- _WHAT YOU SHOULD DO_: Which lines of the entries below run from the one holding "Oct 19, 2023" to the one holding "not these guys?", inclusive? Set down exactly those lines and no others.

___ GIVEN RECORDS

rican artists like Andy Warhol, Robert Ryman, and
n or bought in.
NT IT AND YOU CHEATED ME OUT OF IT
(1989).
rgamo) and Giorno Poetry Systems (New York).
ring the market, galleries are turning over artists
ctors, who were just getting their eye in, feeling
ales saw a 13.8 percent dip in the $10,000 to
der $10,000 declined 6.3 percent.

______
___ GIVEN RECORDS

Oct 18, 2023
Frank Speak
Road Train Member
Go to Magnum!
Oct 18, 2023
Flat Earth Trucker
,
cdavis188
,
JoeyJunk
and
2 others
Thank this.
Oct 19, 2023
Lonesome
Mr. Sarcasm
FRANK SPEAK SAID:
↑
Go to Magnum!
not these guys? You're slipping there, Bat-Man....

______

- _FINISHED TASK_:
Oct 19, 2023
Lonesome
Mr. Sarcasm
FRANK SPEAK SAID:
↑
Go to Magnum!
not these guys? You're slipping there, Bat-Man....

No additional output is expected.